It’s nearly eight years since The Long Blondes ceased to be. It wouldn’t really be right to call it a split, because that suggests some dramatic fault line in terms of personality or creativity, when in fact it was just the cruel arbitrariness of fate that put paid to Sheffield’s shining stars of the 00s. Dorian Cox’s stroke left him unable to play guitar, and rather than throw herself back into a scene that would’ve graciously embraced her, Kate Jackson instead took a step back, moved to Rome and became a painter, specialising in architectural paintings.
In actual fact, she announced her intention to put out her own record back at the time of the split, in 2008, but only now has she made it so, with the help of Bernard Butler. Good things come to those who wait – ‘British Road Movies’ is a ferocious skewering of the last decade of rank-and-file synthpop that’s largely comprised the British indie-pop scene since Jackson disappeared.

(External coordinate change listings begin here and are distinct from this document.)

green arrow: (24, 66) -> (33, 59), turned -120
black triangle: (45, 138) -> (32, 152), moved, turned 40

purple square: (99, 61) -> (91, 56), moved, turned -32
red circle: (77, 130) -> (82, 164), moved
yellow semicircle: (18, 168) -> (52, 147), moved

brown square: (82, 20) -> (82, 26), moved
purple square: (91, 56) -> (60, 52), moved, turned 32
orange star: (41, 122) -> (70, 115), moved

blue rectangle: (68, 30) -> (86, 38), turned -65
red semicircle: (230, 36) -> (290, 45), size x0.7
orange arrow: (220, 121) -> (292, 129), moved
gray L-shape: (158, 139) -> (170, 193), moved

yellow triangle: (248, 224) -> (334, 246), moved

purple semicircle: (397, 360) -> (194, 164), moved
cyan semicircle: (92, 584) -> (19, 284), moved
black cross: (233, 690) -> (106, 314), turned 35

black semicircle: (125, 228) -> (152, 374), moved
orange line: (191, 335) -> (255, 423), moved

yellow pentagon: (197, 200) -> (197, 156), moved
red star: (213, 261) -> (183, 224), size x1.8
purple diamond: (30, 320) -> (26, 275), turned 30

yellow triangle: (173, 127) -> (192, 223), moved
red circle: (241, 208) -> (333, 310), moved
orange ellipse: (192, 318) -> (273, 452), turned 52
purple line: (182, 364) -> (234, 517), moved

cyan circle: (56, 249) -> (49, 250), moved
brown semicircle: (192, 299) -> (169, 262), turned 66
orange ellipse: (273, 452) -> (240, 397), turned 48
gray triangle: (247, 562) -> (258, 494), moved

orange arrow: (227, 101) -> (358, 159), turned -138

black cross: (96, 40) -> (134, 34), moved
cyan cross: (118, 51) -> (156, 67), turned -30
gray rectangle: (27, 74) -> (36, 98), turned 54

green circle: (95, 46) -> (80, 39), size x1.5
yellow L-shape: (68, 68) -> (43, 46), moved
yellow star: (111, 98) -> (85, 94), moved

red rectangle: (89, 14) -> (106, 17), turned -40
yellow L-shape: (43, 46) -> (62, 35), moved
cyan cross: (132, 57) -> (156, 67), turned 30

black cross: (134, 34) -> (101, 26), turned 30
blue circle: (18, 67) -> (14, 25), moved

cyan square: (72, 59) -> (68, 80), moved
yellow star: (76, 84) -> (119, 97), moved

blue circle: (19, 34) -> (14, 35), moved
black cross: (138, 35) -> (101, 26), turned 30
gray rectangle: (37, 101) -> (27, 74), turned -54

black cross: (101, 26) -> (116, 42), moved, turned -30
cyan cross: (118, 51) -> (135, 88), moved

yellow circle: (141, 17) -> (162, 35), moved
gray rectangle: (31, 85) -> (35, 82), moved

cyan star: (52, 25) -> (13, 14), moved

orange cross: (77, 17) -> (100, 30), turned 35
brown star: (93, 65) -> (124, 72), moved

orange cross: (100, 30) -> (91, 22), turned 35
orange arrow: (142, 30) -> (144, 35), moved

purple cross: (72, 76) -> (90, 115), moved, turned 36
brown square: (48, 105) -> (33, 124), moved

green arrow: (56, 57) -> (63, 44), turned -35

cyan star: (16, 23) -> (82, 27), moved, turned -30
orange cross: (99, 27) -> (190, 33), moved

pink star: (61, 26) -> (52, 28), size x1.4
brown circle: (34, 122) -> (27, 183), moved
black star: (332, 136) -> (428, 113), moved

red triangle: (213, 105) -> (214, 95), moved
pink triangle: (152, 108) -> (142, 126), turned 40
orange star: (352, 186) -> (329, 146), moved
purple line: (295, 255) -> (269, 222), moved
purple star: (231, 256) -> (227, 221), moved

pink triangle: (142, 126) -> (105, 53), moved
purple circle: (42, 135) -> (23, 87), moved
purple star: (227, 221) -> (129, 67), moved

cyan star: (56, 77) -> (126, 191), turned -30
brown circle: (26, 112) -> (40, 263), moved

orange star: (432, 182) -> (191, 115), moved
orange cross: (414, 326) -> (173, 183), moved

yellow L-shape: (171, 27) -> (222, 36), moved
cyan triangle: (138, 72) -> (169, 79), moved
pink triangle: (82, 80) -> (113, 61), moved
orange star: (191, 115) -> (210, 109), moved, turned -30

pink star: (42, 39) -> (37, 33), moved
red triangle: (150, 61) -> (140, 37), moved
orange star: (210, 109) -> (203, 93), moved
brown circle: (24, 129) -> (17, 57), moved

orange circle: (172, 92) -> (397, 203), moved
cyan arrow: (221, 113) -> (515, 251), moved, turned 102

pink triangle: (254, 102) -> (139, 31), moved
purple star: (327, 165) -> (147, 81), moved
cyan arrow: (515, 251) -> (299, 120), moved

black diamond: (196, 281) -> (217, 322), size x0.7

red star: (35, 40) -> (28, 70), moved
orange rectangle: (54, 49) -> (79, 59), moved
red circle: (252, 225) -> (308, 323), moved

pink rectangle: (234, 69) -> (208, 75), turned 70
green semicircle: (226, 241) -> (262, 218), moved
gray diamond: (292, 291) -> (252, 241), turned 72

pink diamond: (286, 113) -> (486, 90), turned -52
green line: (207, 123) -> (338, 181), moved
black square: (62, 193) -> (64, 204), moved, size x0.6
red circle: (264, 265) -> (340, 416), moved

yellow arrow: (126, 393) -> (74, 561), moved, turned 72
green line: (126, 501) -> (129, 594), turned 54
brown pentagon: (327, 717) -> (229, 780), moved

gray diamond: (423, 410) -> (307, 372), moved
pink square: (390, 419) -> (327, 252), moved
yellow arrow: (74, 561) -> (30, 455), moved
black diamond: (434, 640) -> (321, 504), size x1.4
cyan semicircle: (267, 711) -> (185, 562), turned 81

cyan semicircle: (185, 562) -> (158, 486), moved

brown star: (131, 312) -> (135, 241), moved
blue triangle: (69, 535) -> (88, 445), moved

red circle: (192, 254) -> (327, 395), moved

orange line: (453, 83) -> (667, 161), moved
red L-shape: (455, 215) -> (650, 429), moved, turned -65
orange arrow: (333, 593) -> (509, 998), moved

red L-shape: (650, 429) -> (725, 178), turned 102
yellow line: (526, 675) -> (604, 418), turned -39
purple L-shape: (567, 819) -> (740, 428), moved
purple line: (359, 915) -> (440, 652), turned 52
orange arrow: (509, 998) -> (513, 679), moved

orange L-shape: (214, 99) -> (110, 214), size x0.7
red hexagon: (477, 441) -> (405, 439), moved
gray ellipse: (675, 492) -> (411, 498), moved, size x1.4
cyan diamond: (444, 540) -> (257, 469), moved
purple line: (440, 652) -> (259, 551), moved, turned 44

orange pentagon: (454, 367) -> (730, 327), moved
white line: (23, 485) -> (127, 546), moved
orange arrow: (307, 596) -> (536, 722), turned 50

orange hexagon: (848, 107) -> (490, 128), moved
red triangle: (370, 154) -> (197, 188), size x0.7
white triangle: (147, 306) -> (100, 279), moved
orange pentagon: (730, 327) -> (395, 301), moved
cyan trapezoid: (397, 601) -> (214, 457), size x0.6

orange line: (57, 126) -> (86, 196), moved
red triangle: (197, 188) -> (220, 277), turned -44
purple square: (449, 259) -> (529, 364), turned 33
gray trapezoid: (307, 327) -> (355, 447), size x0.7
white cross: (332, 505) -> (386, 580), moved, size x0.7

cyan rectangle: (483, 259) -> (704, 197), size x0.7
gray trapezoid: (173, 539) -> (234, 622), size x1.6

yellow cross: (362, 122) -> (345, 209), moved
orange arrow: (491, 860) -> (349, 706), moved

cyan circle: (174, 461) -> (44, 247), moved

She’s as romantic (and British) as ever, too, in that deep vocal and also her theory behind these songs – why should it only be American roads that dominate popular music? British roads can be just as cinematic. Opener ‘The End of Reason’ sets the tone, boundlessly energetic, and everything else just falls in line – ‘Metropolis’ so playful and bouncy, ‘Stranded’ so sharply melodic, and ‘British Road Movies’ such a short sharp shock to the core of British indie pop.